======== EXTRACTED INFORMATION
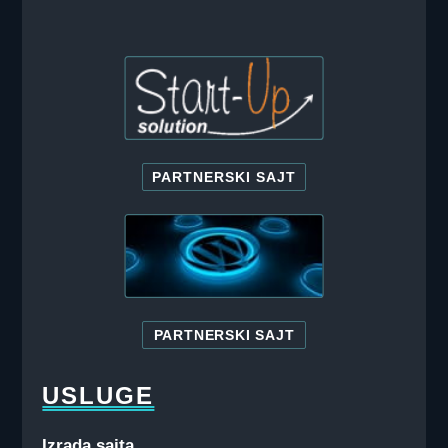
PARTNERSKI SAJT
PARTNERSKI SAJT
USLUGE
Izrada sajta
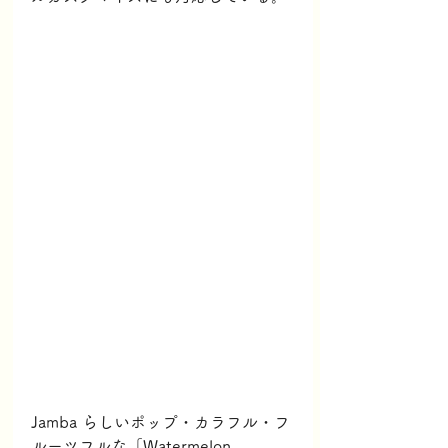
Jamba らしいポップ・カラフル・フ
ルーツフルな「Watermelon 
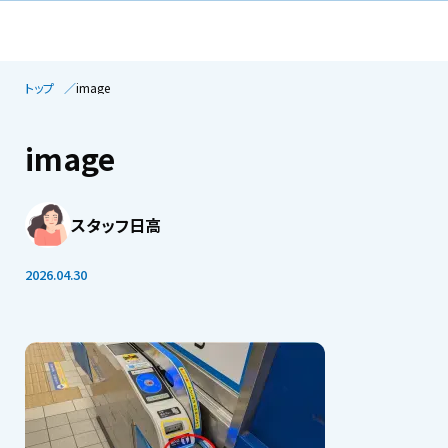
トップ
image
image
スタッフ日高
2026.04.30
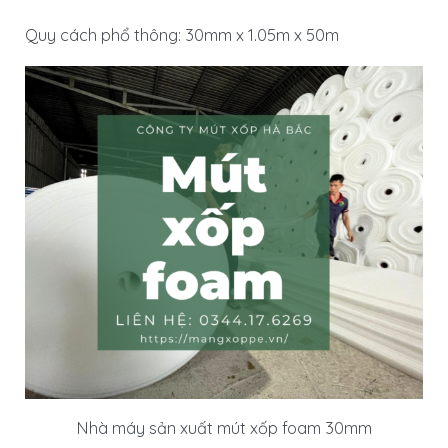
Quy cách phổ thông: 30mm x 1.05m x 50m
Nhà máy sản xuất mút xốp foam 30mm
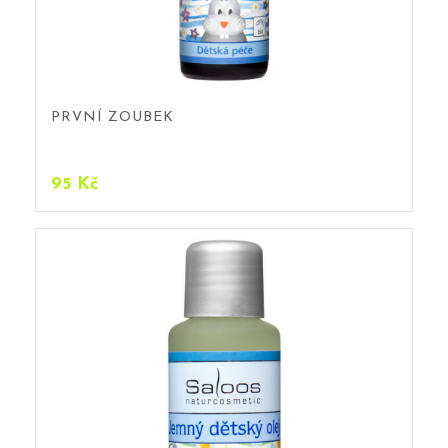
PRVNÍ ZOUBEK
95
Kč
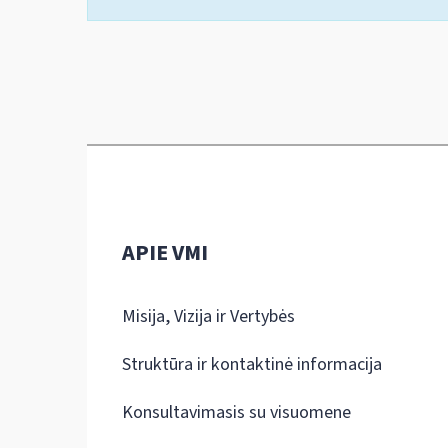
APIE VMI
Misija, Vizija ir Vertybės
Struktūra ir kontaktinė informacija
Konsultavimasis su visuomene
================
An exact copy of the listing is required, with every image removed.

TASK OUTPUT:
PARTNERSKI SAJT
PARTNERSKI SAJT
USLUGE
Izrada sajta
Jamba らしいポップ・カラフル・フ
ルーツフルな「Watermelon 
トップ
image
image
スタッフ日高
2026.04.30
Quy cách phổ thông: 30mm x 1.05m x 50m
Nhà máy sản xuất mút xốp foam 30mm
PRVNÍ ZOUBEK
95
Kč
APIE VMI
Misija, Vizija ir Vertybės
Struktūra ir kontaktinė informacija
Konsultavimasis su visuomene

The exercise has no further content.